There is often a social dimension where it is not obvious, which blurs the categories and cultural differences. Furthermore, there are universally human characteristics as well as ones unique to certain cultures or individuals. The recent SARS scare seemed to reinforce the Japanese view that troubles come into their harmonious world from the outside, from foreigners. But consider that two American children playing together sometimes say a third child has "cooties" (i.e., disease-transmitting lice). The purpose may be to exclude the unneeded playmate and bolster the special friendship of the in-group. Anthropologists find that a primitive fear of contagion serves indirectly to mark the boundaries defining the group. And children, as Jung said, recapitulate evolution. For all who are insecure in their identity, without an "other" as a foil, it becomes less clear what "we" are. This phenomenon can even be seen in historically close cultures like Koreans and Japanese when they accentuate their differences.

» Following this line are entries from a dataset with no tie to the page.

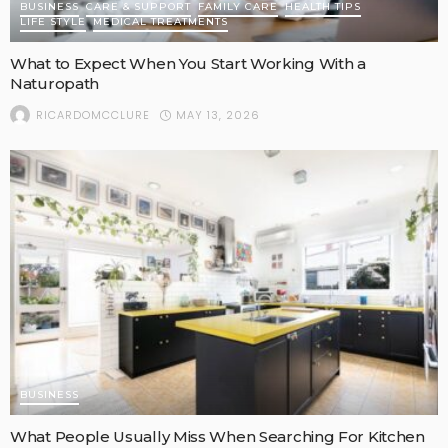
BUSINESS
CARE & SUPPORT
FAMILY CARE
HEALTH TIPS
LIFE STYLE
MEDICAL TREATMENTS
What to Expect When You Start Working With a
Naturopath
MAY 13, 2026
RICARDOMCCLURE
BUSINESS
What People Usually Miss When Searching For Kitchen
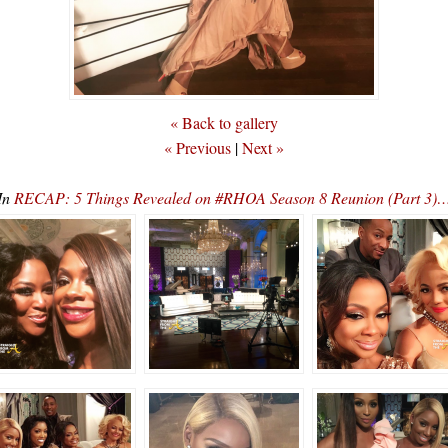
« Back to gallery
« Previous
|
Next »
In
RECAP: 5 Things Revealed on #RHOA Season 8 Reunion (Part 3)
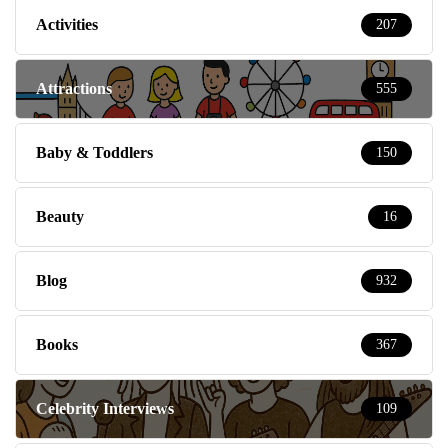
Activities
207
Attractions
555
Baby & Toddlers
150
Beauty
16
Blog
932
Books
367
Celebrity Interviews
109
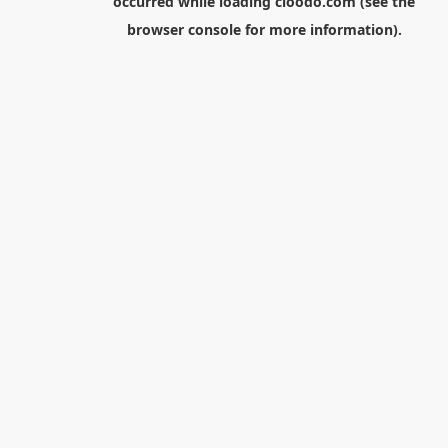
occurred while loading
cloodo.com
(see the
browser console
for more information).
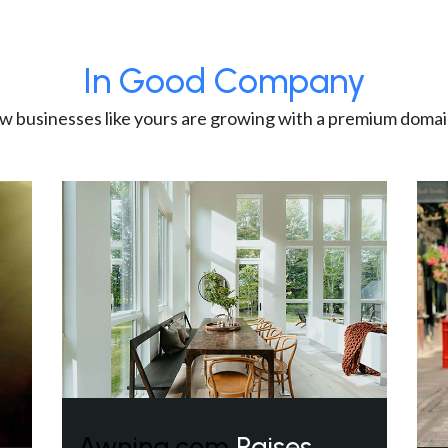
In Good Company
w businesses like yours are growing with a premium domai
Awning.com
Raises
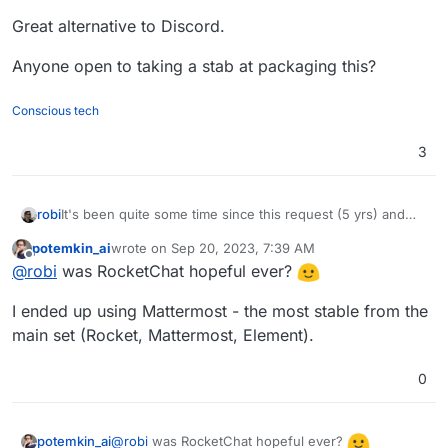
Great alternative to Discord.
Anyone open to taking a stab at packaging this?
Conscious tech
3
It's been quite some time since this request (5 yrs) and
robi
we've seen RocketChat go from hopeful to unusable.
potemkin_ai
wrote on
Sep 20, 2023, 7:39 AM
A neat feature is setting up public access community chat
last edited by
Offline
@
robi
was RocketChat hopeful ever?
as read-only w/o needing an account!
Great alternative to Discord.
I ended up using Mattermost - the most stable from the
Anyone open to taking a stab at packaging this?
main set (Rocket, Mattermost, Element).
0
@
robi
was RocketChat hopeful ever?
potemkin_ai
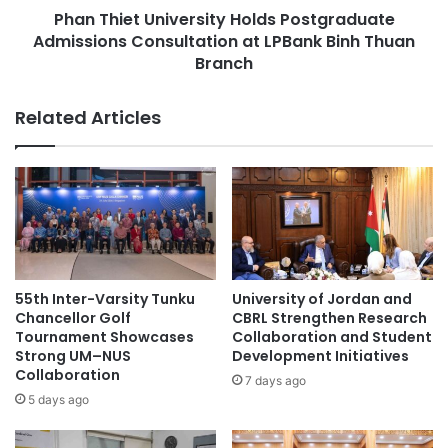
u
Phan Thiet University Holds Postgraduate
U
r
Admissions Consultation at LPBank Binh Thuan
n
a
i
Branch
a
v
n
e
Related Articles
d
r
N
s
a
i
t
t
i
y
o
H
n
o
a
l
l
d
55th Inter-Varsity Tunku
University of Jordan and
C
s
Chancellor Golf
CBRL Strengthen Research
o
P
Tournament Showcases
Collaboration and Student
m
o
Strong UM–NUS
Development Initiatives
m
Collaboration
s
7 days ago
i
t
5 days ago
s
g
s
r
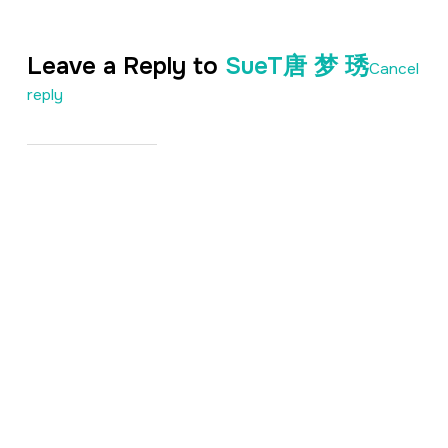
Leave a Reply to
SueT唐 梦 琇
Cancel
reply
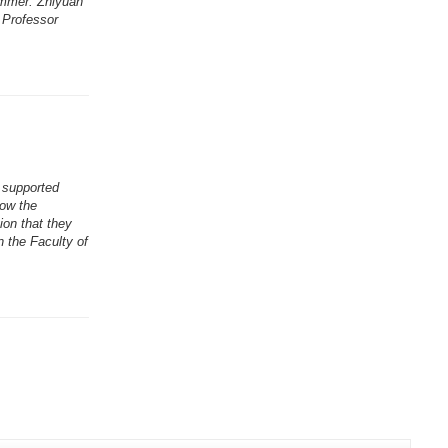
ummer. Zhiyuan
 Professor
 supported
Now the
ion that they
n the Faculty of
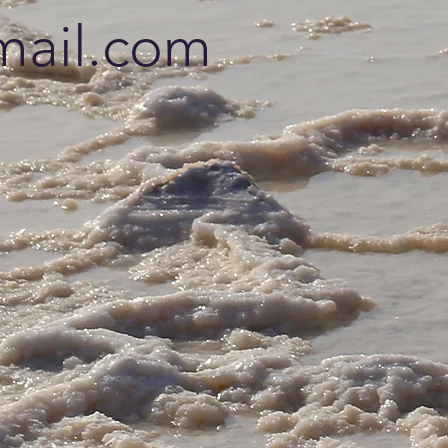
ail.com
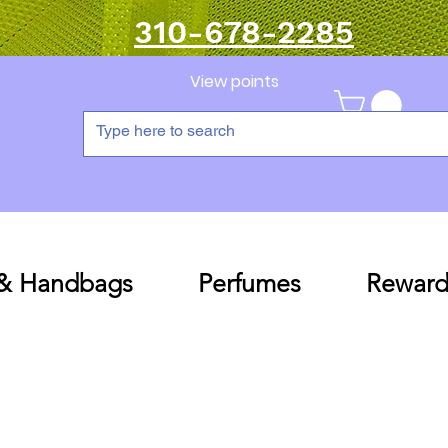
310-678-2285
View points
 & Handbags
Perfumes
Reward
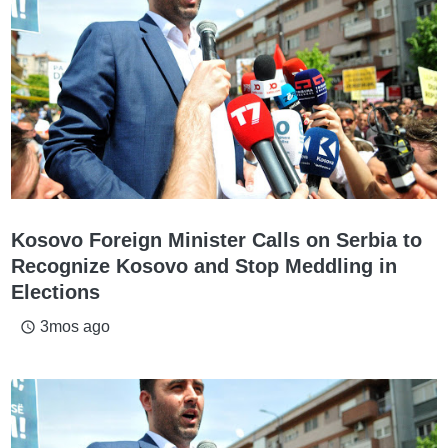
Kosovo Foreign Minister Calls on Serbia to
Recognize Kosovo and Stop Meddling in
Elections
3mos ago
access_time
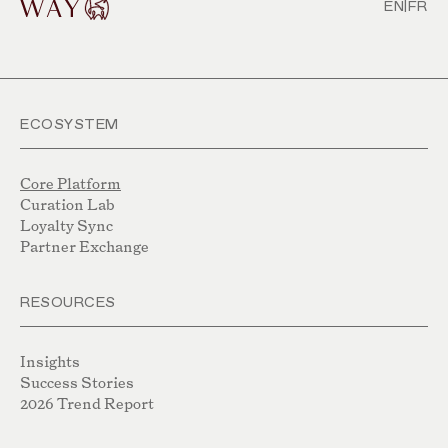
EN
|
FR
ECOSYSTEM
Core Platform
Curation Lab
Loyalty Sync
Partner Exchange
RESOURCES
Insights
Success Stories
2026 Trend Report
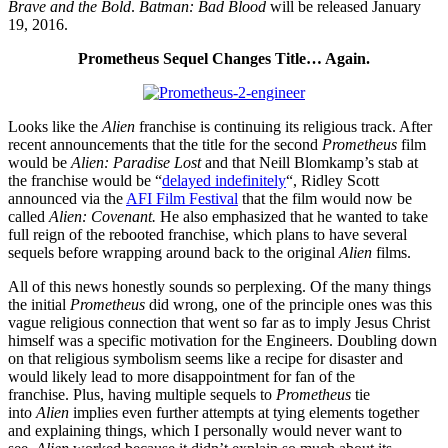
Brave and the Bold
.
Batman: Bad Blood
will be released January
19, 2016.
Prometheus Sequel Changes Title… Again.
Looks like the
Alien
franchise is continuing its religious track. After
recent announcements that the title for the second
Prometheus
film
would be
Alien: Paradise Lost
and that Neill Blomkamp’s stab at
the franchise would be “
delayed indefinitely
“, Ridley Scott
announced via the
AFI Film Festival
that the film would now be
called
Alien: Covenant.
He also emphasized that he wanted to take
full reign of the rebooted franchise, which plans to have several
sequels before wrapping around back to the original
Alien
films.
All of this news honestly sounds so perplexing. Of the many things
the initial
Prometheus
did wrong, one of the principle ones was this
vague religious connection that went so far as to imply Jesus Christ
himself was a specific motivation for the Engineers. Doubling down
on that religious symbolism seems like a recipe for disaster and
would likely lead to more disappointment for fan of the
franchise. Plus, having multiple sequels to
Prometheus
tie
into
Alien
implies even further attempts at tying elements together
and explaining things, which I personally would never want to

This brings us back to the Us vs. Them stance that exasperates foreigners in Japan, who want to be treated as individuals, not categorically or even as a representative of a nation or culture. Arising from a basic We-They stance of collective identity, in this view Us vs. Them is the defensive posture that blocks threats to the group and reinforces the sense of solidarity among its members. Just as people need skin to both keep themselves in and keep out infections and so forth, people also need boundary markers to distinguish inside from outside (the "uchi" and "soto" in Japanese psychology). So in that sense calling foreigners "gaijin" (literally outsider, as "gai"="soto") may seem meaningless, but it does serve a purpose when spoken in front of someone's peer group. Why deny them even that?

So not only is there a variety of basic stances vis-a-vis others, but the deeper one looks, the more complex things actually are. Both the Western I-Thou and the Japanese We-They (in the domain of face relationships) are based on mutual respect, a mixture of trust and caution, consideration for others and of the consequences of one's actions. But the West allows for freer self-expression while Eastern societies emphasize consideration. Takeo Doi's "amae" books have encouraged the misunderstanding that Japanese have a psychology of dependency. Actually, East Asian adults of all generations are fiercely self-reliant and abhor depending on others. Perhaps that reflects their individuality (at the "honne" or "ura" levels) hidden from everyday view in social life (the "tatemae" or "omote" levels).

To understand cultural differences calls for considerable study and tolerance. To go further and see the same situation through both Japanese and Western eyes marks the beginning of East-West biculturalism, where, after Kipling, the twain shall meet.